*** Block opens ***
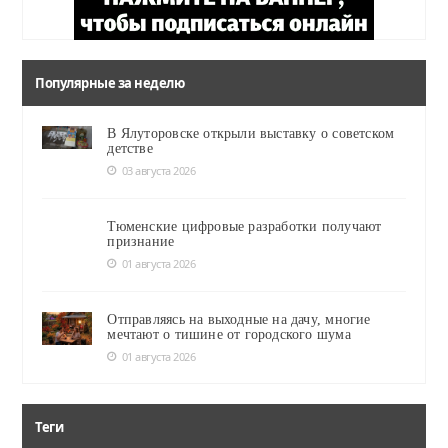
Популярные за неделю
В Ялуторовске открыли выставку о советском
детстве
03 августа 2026
Тюменские цифровые разработки получают
признание
01 августа 2026
Отправляясь на выходные на дачу, многие
мечтают о тишине от городского шума
01 августа 2026
Теги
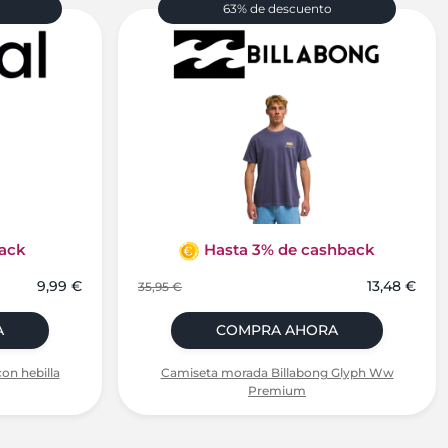
63% de descuento
ack
Hasta 3% de cashback
9,99 €
13,48 €
35,95 €
A
COMPRA AHORA
on hebilla
Camiseta morada Billabong Glyph Ww
Premium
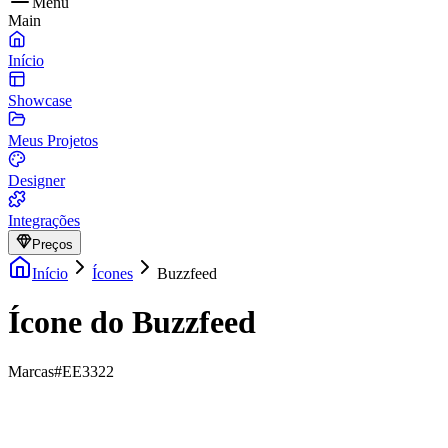
Menu
Main
Início
Showcase
Meus Projetos
Designer
Integrações
Preços
Início
Ícones
Buzzfeed
Ícone do Buzzfeed
Marcas
#EE3322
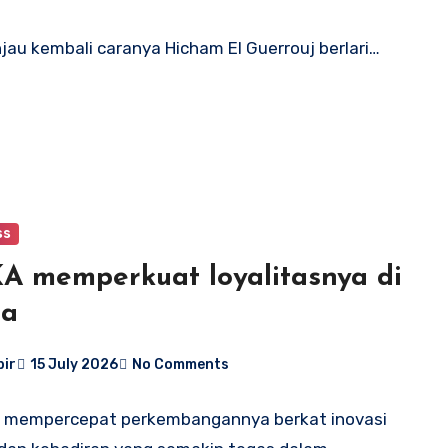
jau kembali caranya Hicham El Guerrouj berlari…
ss
 memperkuat loyalitasnya di
pa
bir
15 July 2026
No Comments
h mempercepat perkembangannya berkat inovasi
*** Block closes ***
**Assignment**
Pictures are not part of the copy. Extract exactly the lines from the line containing "Camiseta morada Billabong Glyph Ww" through the final line of the entries above, both included.

**Written response**
Camiseta morada Billabong Glyph Ww
Premium
Menu
Main
Início
Showcase
Meus Projetos
Designer
Integrações
Preços
Início
Ícones
Buzzfeed
Ícone do Buzzfeed
Marcas
#EE3322
jau kembali caranya Hicham El Guerrouj berlari…
ss
 memperkuat loyalitasnya di
pa
bir
15 July 2026
No Comments
h mempercepat perkembangannya berkat inovasi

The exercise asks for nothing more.